• _Exercise requirements_: Exactly as written, retype the listing below, omitting the pictures.

• _Given records_:
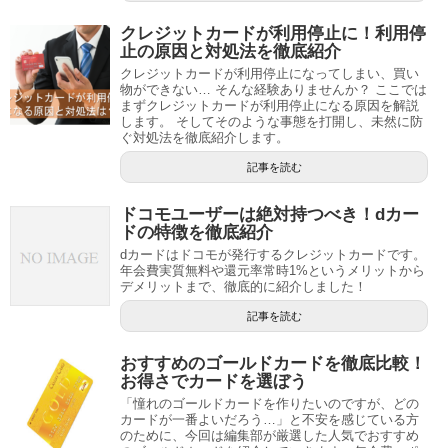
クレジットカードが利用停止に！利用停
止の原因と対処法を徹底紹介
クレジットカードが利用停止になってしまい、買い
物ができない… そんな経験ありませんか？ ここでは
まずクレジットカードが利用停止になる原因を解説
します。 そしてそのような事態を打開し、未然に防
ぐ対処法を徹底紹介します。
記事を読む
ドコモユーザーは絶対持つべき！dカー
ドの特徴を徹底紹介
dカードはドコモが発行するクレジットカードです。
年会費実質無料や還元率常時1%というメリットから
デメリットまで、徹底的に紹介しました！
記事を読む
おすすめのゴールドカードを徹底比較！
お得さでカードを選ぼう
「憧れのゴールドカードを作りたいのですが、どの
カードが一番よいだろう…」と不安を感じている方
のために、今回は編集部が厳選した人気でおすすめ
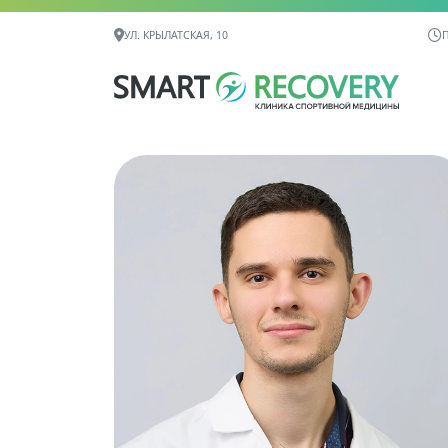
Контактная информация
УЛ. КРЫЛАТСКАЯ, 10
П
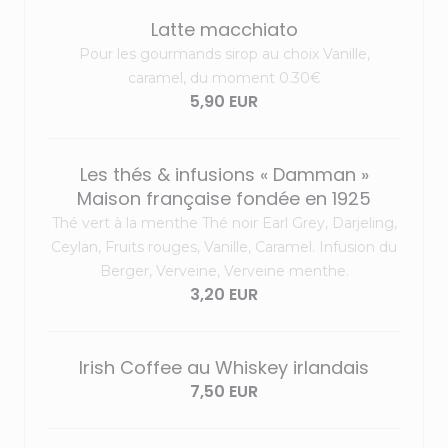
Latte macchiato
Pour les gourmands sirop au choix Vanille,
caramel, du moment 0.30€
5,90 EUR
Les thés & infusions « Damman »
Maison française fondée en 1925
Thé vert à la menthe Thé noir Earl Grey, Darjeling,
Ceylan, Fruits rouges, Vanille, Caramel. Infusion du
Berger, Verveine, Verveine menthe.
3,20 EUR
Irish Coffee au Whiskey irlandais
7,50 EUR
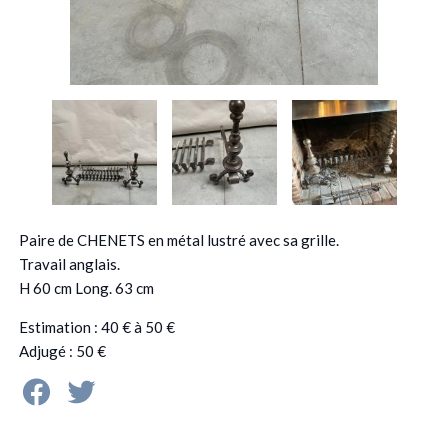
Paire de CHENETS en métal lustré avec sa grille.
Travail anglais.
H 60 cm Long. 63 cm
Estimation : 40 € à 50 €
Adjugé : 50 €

• _Response for this exercise_:
クレジットカードが利用停止に！利用停
止の原因と対処法を徹底紹介
クレジットカードが利用停止になってしまい、買い
物ができない… そんな経験ありませんか？ ここでは
まずクレジットカードが利用停止になる原因を解説
します。 そしてそのような事態を打開し、未然に防
ぐ対処法を徹底紹介します。
記事を読む
ドコモユーザーは絶対持つべき！dカー
ドの特徴を徹底紹介
dカードはドコモが発行するクレジットカードです。
年会費実質無料や還元率常時1%というメリットから
デメリットまで、徹底的に紹介しました！
記事を読む
おすすめのゴールドカードを徹底比較！
お得さでカードを選ぼう
「憧れのゴールドカードを作りたいのですが、どの
カードが一番よいだろう…」と不安を感じている方
のために、今回は編集部が厳選した人気でおすすめ
Контактная информация
УЛ. КРЫЛАТСКАЯ, 10
П
Latte macchiato
Pour les gourmands sirop au choix Vanille,
caramel, du moment 0.30€
5,90 EUR
Les thés & infusions « Damman »
Maison française fondée en 1925
Thé vert à la menthe Thé noir Earl Grey, Darjeling,
Ceylan, Fruits rouges, Vanille, Caramel. Infusion du
Berger, Verveine, Verveine menthe.
3,20 EUR
Irish Coffee au Whiskey irlandais
7,50 EUR
Paire de CHENETS en métal lustré avec sa grille.
Travail anglais.
H 60 cm Long. 63 cm
Estimation : 40 € à 50 €
Adjugé : 50 €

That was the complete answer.